** ASSIGNMENT **
Copy, from the data below, each line that has the word "Maschinenbau".

** GIVEN ENTRIES **
═══

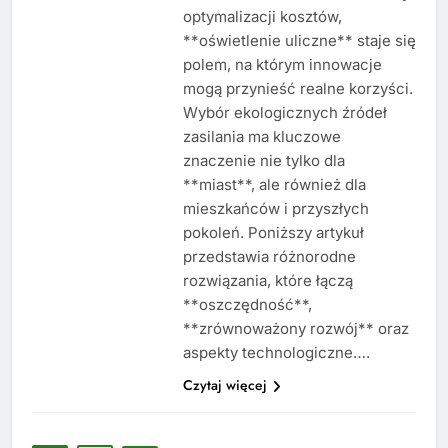
optymalizacji kosztów,
**oświetlenie uliczne** staje się
polem, na którym innowacje
mogą przynieść realne korzyści.
Wybór ekologicznych źródeł
zasilania ma kluczowe
znaczenie nie tylko dla
**miast**, ale również dla
mieszkańców i przyszłych
pokoleń. Poniższy artykuł
przedstawia różnorodne
rozwiązania, które łączą
**oszczędność**,
**zrównoważony rozwój** oraz
aspekty technologiczne….
Czytaj więcej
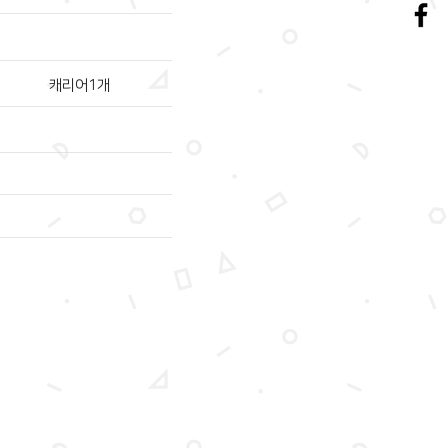
캐리어1개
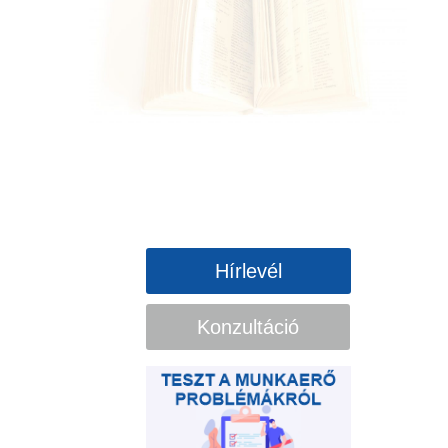
Hírlevél
Konzultáció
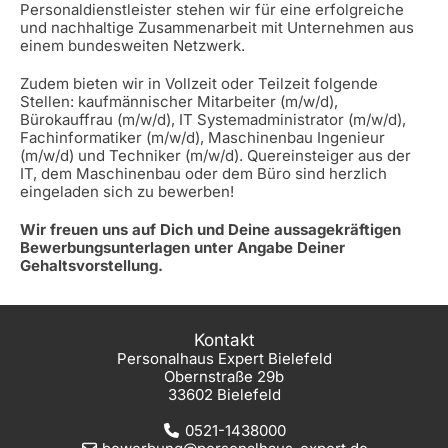
Personaldienstleister stehen wir für eine erfolgreiche
und nachhaltige Zusammenarbeit mit Unternehmen aus
einem bundesweiten Netzwerk.
Zudem bieten wir in Vollzeit oder Teilzeit folgende
Stellen: kaufmännischer Mitarbeiter (m/w/d),
Bürokauffrau (m/w/d), IT Systemadministrator (m/w/d),
Fachinformatiker (m/w/d), Maschinenbau Ingenieur
(m/w/d) und Techniker (m/w/d). Quereinsteiger aus der
IT, dem Maschinenbau oder dem Büro sind herzlich
eingeladen sich zu bewerben!
Wir freuen uns auf Dich und Deine aussagekräftigen
Bewerbungsunterlagen unter Angabe Deiner
Gehaltsvorstellung.
Kontakt
Personalhaus Expert Bielefeld
Obernstraße 29b
33602 Bielefeld
0521-1438000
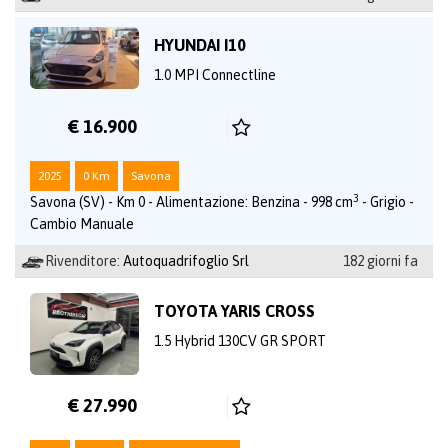
HYUNDAI I10
1.0 MPI Connectline
€ 16.900
2025
0 Km
Savona
3
Savona (SV) - Km 0 - Alimentazione: Benzina - 998 cm
- Grigio -
Cambio Manuale
Rivenditore:
Autoquadrifoglio Srl
182 giorni fa
TOYOTA YARIS CROSS
1.5 Hybrid 130CV GR SPORT
€ 27.990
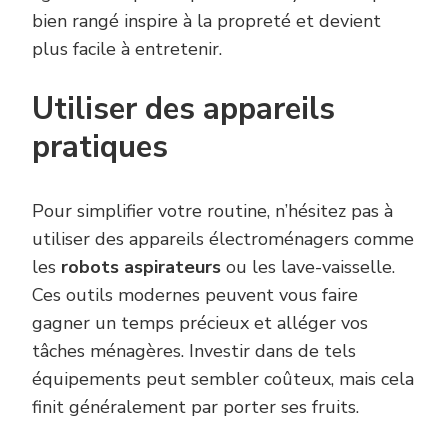
bien rangé inspire à la propreté et devient
plus facile à entretenir.
Utiliser des appareils
pratiques
Pour simplifier votre routine, n’hésitez pas à
utiliser des appareils électroménagers comme
les
robots aspirateurs
ou les lave-vaisselle.
Ces outils modernes peuvent vous faire
gagner un temps précieux et alléger vos
tâches ménagères. Investir dans de tels
équipements peut sembler coûteux, mais cela
finit généralement par porter ses fruits.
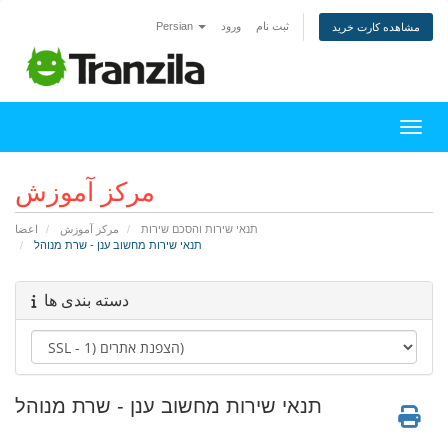
ثبت نام
ورود
Persian
مشاهده کارت خرید
اوبری
مرکز آموزش
תנאי שירות והסכם שירות
مرکز آموزش
اعضا
תנאי שירות מחשוב ענן - שרת מנוהל
دسته بندی ها
תנאי שירות מחשוב ענן - שרת מנוהל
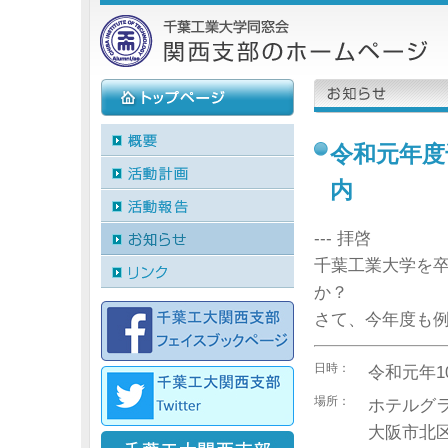
令和元年度
内
--- 拝啓
千葉工業大学を
か？
さて、今年度も
日時：
令和元年10
場所：
ホテルグラ
大阪市北区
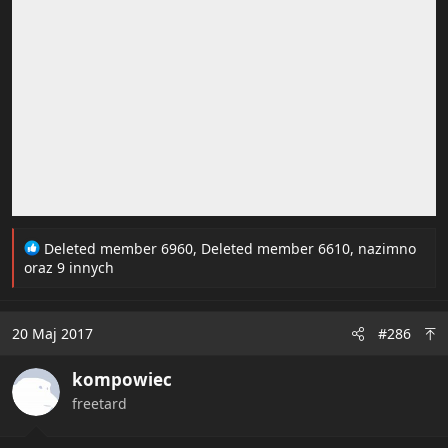
R
Deleted member 6960
,
Deleted member 6610
,
nazimno
e
oraz 9 innych
a
c
t
20 Maj 2017
#286
i
o
kompowiec
n
s
freetard
:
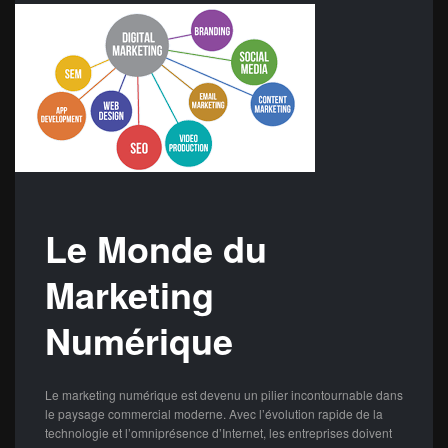
Le Monde du
Marketing
Numérique
Le marketing numérique est devenu un pilier incontournable dans
le paysage commercial moderne. Avec l’évolution rapide de la
technologie et l’omniprésence d’Internet, les entreprises doivent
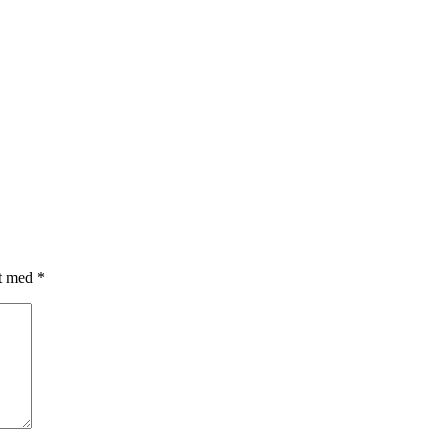
et med
*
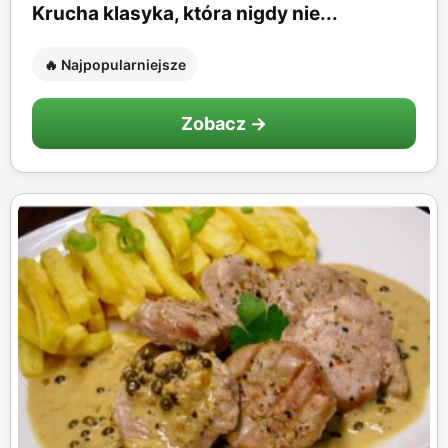
Krucha klasyka, która nigdy nie...
🔥 Najpopularniejsze
Zobacz →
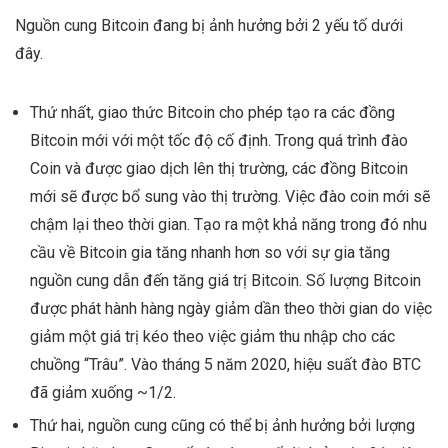
Nguồn cung Bitcoin đang bị ảnh hưởng bởi 2 yếu tố dưới
đây.
Thứ nhất, giao thức Bitcoin cho phép tạo ra các đồng
Bitcoin mới với một tốc độ cố định. Trong quá trình đào
Coin và được giao dịch lên thị trường, các đồng Bitcoin
mới sẽ được bổ sung vào thị trường. Việc đào coin mới sẽ
chậm lại theo thời gian. Tạo ra một khả năng trong đó nhu
cầu về Bitcoin gia tăng nhanh hơn so với sự gia tăng
nguồn cung dẫn đến tăng giá trị Bitcoin. Số lượng Bitcoin
được phát hành hàng ngày giảm dần theo thời gian do việc
giảm một giá trị kéo theo việc giảm thu nhập cho các
chuồng “Trâu”. Vào tháng 5 năm 2020, hiệu suất đào BTC
đã giảm xuống ~1/2.
Thứ hai, nguồn cung cũng có thể bị ảnh hưởng bởi lượng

═══

** FINAL ANSWER **
Fachinformatiker (m/w/d), Maschinenbau Ingenieur
IT, dem Maschinenbau oder dem Büro sind herzlich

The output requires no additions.